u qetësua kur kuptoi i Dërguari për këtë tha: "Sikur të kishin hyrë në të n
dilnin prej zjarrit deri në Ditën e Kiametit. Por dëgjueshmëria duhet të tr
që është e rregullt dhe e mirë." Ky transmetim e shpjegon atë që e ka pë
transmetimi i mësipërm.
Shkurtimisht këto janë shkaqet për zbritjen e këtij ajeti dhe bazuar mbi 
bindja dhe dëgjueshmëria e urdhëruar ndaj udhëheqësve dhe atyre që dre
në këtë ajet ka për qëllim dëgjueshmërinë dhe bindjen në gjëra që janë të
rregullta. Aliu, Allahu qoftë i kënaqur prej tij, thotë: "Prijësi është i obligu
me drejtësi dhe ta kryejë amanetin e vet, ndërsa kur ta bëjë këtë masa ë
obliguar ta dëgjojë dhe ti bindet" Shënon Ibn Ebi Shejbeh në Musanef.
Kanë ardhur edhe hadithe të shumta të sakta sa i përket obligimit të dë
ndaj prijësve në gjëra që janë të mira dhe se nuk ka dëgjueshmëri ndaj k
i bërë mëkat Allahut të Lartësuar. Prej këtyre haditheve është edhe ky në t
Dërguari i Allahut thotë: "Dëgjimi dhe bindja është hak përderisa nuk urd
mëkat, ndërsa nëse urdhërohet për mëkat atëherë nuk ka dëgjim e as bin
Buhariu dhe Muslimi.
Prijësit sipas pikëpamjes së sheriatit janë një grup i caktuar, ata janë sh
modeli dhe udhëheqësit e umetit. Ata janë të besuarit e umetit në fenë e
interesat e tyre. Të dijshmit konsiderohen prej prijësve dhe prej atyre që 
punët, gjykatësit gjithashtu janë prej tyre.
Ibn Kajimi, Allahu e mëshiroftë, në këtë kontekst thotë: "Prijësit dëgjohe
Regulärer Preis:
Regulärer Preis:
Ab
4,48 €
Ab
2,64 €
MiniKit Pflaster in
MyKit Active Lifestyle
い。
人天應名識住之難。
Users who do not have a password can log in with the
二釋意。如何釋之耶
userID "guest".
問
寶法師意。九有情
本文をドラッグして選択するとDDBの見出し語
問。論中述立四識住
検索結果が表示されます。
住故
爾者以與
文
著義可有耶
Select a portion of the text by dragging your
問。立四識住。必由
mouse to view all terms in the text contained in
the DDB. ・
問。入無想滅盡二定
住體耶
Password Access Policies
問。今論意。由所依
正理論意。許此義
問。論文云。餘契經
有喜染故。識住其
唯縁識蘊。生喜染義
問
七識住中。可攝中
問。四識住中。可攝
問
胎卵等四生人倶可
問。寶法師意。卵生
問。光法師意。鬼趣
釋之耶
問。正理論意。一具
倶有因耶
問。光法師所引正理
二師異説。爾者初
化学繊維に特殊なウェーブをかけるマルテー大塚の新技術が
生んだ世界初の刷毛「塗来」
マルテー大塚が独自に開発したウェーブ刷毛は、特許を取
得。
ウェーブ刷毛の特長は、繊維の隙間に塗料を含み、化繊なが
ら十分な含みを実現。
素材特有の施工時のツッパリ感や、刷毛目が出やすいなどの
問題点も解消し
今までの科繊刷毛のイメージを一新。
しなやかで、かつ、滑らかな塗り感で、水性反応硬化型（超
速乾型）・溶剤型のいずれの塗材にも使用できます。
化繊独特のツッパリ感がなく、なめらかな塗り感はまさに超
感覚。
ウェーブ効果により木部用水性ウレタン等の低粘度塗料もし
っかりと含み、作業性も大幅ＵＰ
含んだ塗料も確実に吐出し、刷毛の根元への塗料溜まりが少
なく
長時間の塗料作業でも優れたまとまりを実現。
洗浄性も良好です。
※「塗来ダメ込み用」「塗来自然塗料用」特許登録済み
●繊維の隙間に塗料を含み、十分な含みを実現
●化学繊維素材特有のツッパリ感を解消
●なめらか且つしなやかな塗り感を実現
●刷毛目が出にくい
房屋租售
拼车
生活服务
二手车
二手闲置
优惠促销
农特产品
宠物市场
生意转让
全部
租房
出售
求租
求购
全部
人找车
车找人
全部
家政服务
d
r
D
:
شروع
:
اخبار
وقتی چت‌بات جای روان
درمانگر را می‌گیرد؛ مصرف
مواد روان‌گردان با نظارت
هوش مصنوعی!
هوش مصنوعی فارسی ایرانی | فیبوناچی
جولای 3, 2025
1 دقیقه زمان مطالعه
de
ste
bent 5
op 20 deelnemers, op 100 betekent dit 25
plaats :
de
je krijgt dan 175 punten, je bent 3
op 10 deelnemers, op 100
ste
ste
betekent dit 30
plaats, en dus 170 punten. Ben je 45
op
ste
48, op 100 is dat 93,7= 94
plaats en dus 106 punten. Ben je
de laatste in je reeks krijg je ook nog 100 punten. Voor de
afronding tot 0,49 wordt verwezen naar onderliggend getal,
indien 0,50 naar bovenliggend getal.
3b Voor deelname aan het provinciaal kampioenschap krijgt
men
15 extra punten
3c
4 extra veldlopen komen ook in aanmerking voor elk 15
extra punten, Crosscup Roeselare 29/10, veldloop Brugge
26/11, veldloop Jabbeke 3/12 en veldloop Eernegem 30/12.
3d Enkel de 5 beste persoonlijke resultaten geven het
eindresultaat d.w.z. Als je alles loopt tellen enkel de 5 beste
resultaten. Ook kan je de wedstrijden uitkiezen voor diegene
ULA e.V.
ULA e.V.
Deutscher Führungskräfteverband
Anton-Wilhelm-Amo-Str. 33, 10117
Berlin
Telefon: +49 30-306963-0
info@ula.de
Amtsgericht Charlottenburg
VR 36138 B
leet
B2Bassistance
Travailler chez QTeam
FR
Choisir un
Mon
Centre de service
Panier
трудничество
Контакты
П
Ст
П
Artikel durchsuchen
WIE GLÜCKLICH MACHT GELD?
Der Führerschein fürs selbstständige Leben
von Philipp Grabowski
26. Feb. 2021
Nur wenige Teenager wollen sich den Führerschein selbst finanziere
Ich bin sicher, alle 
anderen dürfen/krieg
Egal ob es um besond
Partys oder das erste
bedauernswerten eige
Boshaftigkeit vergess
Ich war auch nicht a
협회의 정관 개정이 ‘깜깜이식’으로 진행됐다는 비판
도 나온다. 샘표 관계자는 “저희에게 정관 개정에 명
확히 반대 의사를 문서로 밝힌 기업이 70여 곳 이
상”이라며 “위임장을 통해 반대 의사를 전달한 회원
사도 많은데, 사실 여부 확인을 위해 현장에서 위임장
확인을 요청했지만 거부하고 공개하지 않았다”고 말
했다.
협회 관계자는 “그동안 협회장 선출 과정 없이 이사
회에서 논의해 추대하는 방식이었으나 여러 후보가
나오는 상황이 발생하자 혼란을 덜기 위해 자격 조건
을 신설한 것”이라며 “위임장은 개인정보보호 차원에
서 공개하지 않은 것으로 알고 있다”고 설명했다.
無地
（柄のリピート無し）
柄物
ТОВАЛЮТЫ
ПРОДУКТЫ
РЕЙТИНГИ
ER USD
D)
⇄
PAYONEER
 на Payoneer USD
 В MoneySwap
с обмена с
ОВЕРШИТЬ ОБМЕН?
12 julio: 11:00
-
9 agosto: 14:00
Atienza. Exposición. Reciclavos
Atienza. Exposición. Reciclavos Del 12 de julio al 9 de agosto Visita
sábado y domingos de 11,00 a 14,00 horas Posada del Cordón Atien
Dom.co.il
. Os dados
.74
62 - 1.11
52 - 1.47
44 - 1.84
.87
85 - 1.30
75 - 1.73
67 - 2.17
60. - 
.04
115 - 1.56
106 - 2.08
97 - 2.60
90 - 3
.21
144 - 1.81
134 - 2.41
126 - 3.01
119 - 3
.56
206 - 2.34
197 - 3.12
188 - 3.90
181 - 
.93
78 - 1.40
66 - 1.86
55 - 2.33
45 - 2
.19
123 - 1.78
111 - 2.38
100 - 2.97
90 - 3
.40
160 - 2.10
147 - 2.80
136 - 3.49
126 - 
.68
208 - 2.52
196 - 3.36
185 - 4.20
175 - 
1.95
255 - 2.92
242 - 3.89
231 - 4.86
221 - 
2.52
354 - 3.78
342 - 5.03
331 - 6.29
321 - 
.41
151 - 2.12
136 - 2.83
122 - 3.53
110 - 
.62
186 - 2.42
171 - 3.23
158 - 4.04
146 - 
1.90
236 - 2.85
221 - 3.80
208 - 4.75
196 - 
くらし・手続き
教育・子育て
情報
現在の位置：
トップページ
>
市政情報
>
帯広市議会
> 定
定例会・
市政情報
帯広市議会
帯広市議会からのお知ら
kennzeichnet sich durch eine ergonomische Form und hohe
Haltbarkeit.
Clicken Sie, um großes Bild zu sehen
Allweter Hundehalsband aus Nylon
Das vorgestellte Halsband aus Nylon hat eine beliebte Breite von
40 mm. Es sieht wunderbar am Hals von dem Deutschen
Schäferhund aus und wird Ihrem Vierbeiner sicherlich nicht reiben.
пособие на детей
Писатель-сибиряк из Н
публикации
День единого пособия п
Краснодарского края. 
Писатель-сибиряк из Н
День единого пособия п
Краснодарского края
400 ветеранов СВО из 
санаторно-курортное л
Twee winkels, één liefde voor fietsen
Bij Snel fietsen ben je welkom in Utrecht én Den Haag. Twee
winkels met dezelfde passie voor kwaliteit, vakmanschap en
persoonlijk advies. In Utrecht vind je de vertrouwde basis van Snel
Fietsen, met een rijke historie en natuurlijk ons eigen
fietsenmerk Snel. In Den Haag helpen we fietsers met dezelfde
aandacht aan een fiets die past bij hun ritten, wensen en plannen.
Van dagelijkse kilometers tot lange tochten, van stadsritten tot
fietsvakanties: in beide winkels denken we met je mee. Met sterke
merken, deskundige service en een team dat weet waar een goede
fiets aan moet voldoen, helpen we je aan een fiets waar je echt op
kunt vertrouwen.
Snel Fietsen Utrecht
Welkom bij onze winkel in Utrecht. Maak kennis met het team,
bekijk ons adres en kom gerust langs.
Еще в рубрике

WHAT IS EXPECTED
Print the lines above, unchanged, from the start of the records to the line with "Shkurtimisht këto janë", including that final line.

WRITTEN REPLY
u qetësua kur kuptoi i Dërguari për këtë tha: "Sikur të kishin hyrë në të n
dilnin prej zjarrit deri në Ditën e Kiametit. Por dëgjueshmëria duhet të tr
që është e rregullt dhe e mirë." Ky transmetim e shpjegon atë që e ka pë
transmetimi i mësipërm.
Shkurtimisht këto janë shkaqet për zbritjen e këtij ajeti dhe bazuar mbi 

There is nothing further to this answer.